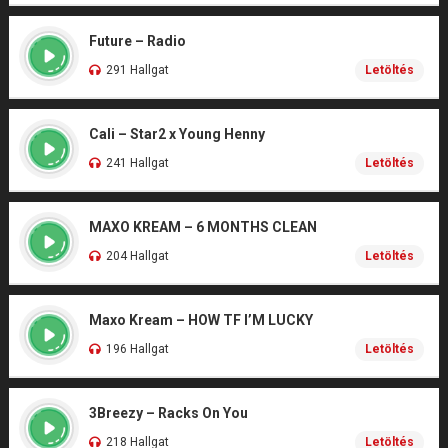
Future – Radio
291 Hallgat
Letöltés
Cali – Star2 x Young Henny
241 Hallgat
Letöltés
MAXO KREAM – 6 MONTHS CLEAN
204 Hallgat
Letöltés
Maxo Kream – HOW TF I’M LUCKY
196 Hallgat
Letöltés
3Breezy – Racks On You
218 Hallgat
Letöltés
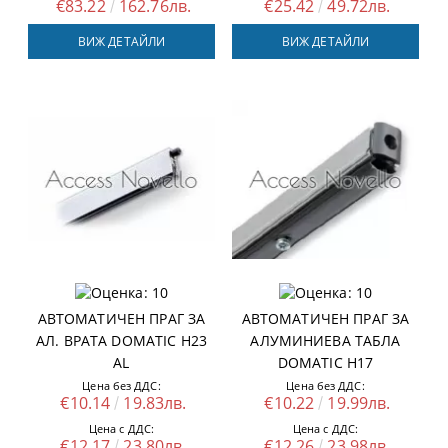
€83.22
162.76лв.
€25.42
49.72лв.
ВИЖ ДЕТАЙЛИ
ВИЖ ДЕТАЙЛИ
АВТОМАТИЧЕН ПРАГ ЗА
АВТОМАТИЧЕН ПРАГ ЗА
АЛ. ВРАТА DOMATIC H23
АЛУМИНИЕВА ТАБЛА
AL
DOMATIC H17
Цена без ДДС:
Цена без ДДС:
€10.14
19.83лв.
€10.22
19.99лв.
Цена с ДДС:
Цена с ДДС:
€12.17
23.80лв.
€12.26
23.98лв.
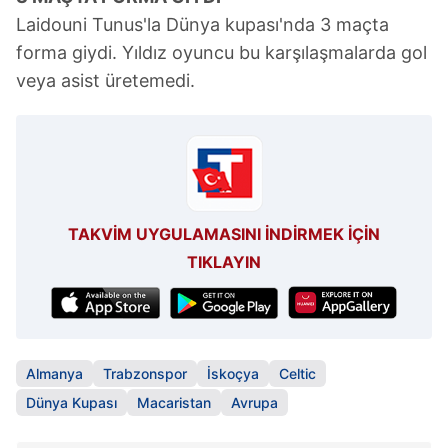
Laidouni Tunus'la Dünya kupası'nda 3 maçta
forma giydi. Yıldız oyuncu bu karşılaşmalarda gol
veya asist üretemedi.
TAKVİM UYGULAMASINI İNDİRMEK İÇİN
TIKLAYIN
Almanya
Trabzonspor
İskoçya
Celtic
Dünya Kupası
Macaristan
Avrupa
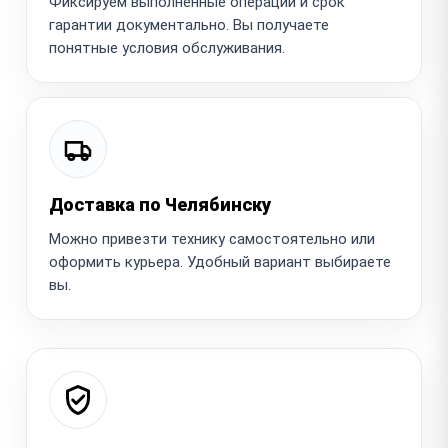
Фиксируем выполненные операции и срок
гарантии документально. Вы получаете
понятные условия обслуживания.
Доставка по Челябинску
Можно привезти технику самостоятельно или
оформить курьера. Удобный вариант выбираете
вы.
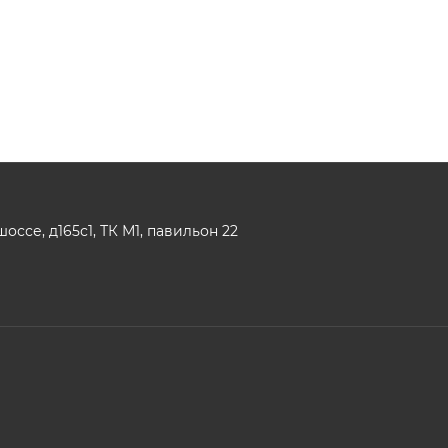
ссе, д165с1, ТК М1, павильон 22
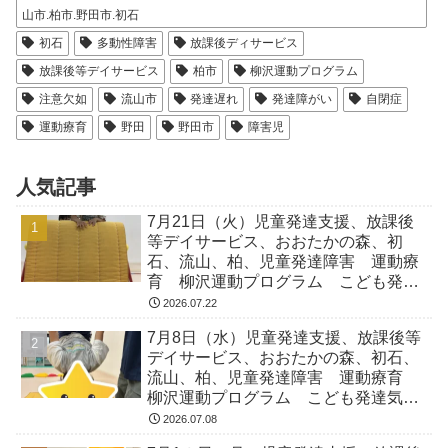
山市.柏市.野田市.初石
初石
多動性障害
放課後ディサービス
放課後等デイサービス
柏市
柳沢運動プログラム
注意欠如
流山市
発達遅れ
発達障がい
自閉症
運動療育
野田
野田市
障害児
人気記事
7月21日（火）児童発達支援、放課後
等デイサービス、おおたかの森、初
石、流山、柏、児童発達障害 運動療
育 柳沢運動プログラム こども発達
気になる 発達障害 放デイ 自閉
2026.07.22
症 ADHD アスペルガー症候
7月8日（水）児童発達支援、放課後等
デイサービス、おおたかの森、初石、
流山、柏、児童発達障害 運動療育
柳沢運動プログラム こども発達気に
なる 発達障害 放デイ 自閉症
2026.07.08
ADHD アスペルガー症候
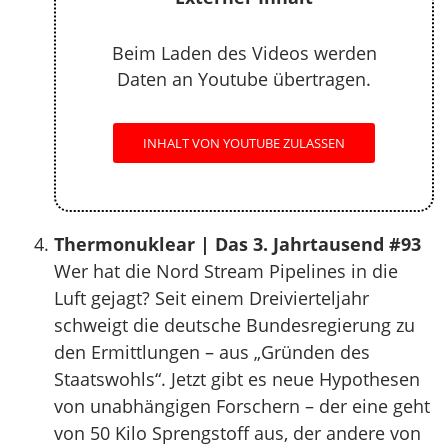
Beim Laden des Videos werden
Daten an Youtube übertragen.
INHALT VON YOUTUBE ZULASSEN
Thermonuklear | Das 3. Jahrtausend #93
Wer hat die Nord Stream Pipelines in die
Luft gejagt? Seit einem Dreivierteljahr
schweigt die deutsche Bundesregierung zu
den Ermittlungen – aus „Gründen des
Staatswohls“. Jetzt gibt es neue Hypothesen
von unabhängigen Forschern – der eine geht
von 50 Kilo Sprengstoff aus, der andere von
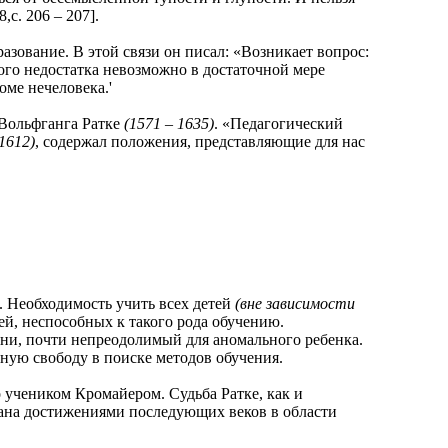
с. 206 – 207].
вание. В этой связи он писал: «Возникает вопрос:
ого недостатка невозможно в достаточной мере
оме нечеловека.'
Вольфганга Ратке
(1571 – 1635)
. «Педагогический
1612)
, содержал положения, представляющие для нас
Необходимость учить всех детей
(вне зависимости
й, неспособных к такого рода обучению.
ыни, почти непреодолимый для аномального ребенка.
ьную свободу в поиске методов обучения.
учеником Кромайером. Судьба Ратке, как и
зана достижениями последующих веков в области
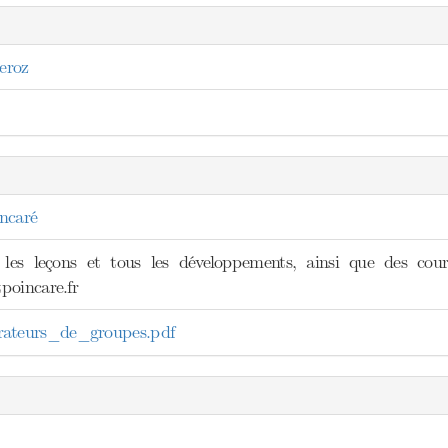
eroz
ncaré
 les leçons et tous les développements, ainsi que des cours
poincare.fr
teurs_de_groupes.pdf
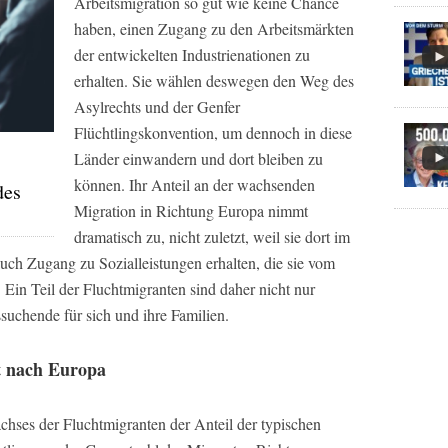
Arbeitsmigration so gut wie keine Chance
haben, einen Zugang zu den Arbeitsmärkten
der entwickelten Industrienationen zu
erhalten. Sie wählen deswegen den Weg des
Asylrechts und der Genfer
Flüchtlingskonvention, um dennoch in diese
Länder einwandern und dort bleiben zu
können. Ihr Anteil an der wachsenden
des
Migration in Richtung Europa nimmt
dramatisch zu, nicht zuletzt, weil sie dort im
uch Zugang zu Sozialleistungen erhalten, die sie vom
 Ein Teil der Fluchtmigranten sind daher nicht nur
uchende für sich und ihre Familien.
ht nach Europa
hses der Fluchtmigranten der Anteil der typischen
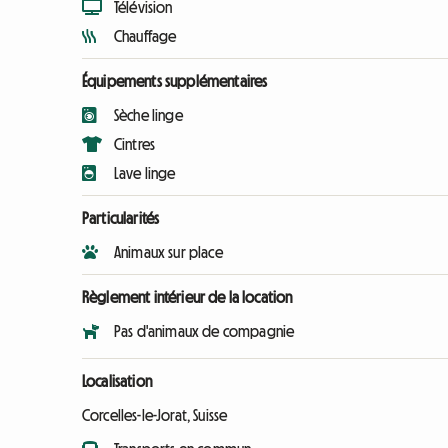
Télévision
Chauffage
Équipements supplémentaires
Sèche linge
Cintres
Lave linge
Particularités
Animaux sur place
Règlement intérieur de la location
Pas d'animaux de compagnie
Localisation
Corcelles-le-Jorat, Suisse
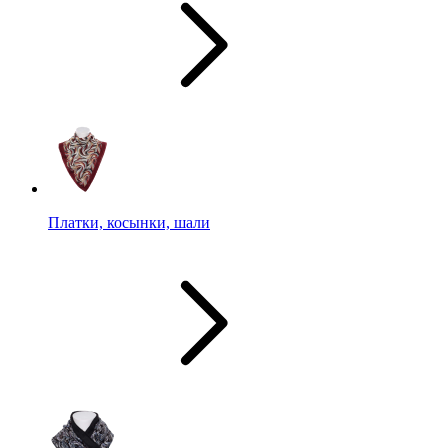
Платки, косынки, шали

=-=-=

- [WHAT TO PRODUCE]
Those lines of the records above that run from the one containing "7月21日（火）児童発達支援、放課後" through the one containing "Thermonuklear | Das 3. Jahrtausend #93" should be returned exactly, with no pictures among them.

- [EXPECTED OUTPUT]
7月21日（火）児童発達支援、放課後
等デイサービス、おおたかの森、初
石、流山、柏、児童発達障害 運動療
育 柳沢運動プログラム こども発達
気になる 発達障害 放デイ 自閉
2026.07.22
症 ADHD アスペルガー症候
7月8日（水）児童発達支援、放課後等
デイサービス、おおたかの森、初石、
流山、柏、児童発達障害 運動療育
柳沢運動プログラム こども発達気に
なる 発達障害 放デイ 自閉症
2026.07.08
ADHD アスペルガー症候
Beim Laden des Videos werden
Daten an Youtube übertragen.
INHALT VON YOUTUBE ZULASSEN
Thermonuklear | Das 3. Jahrtausend #93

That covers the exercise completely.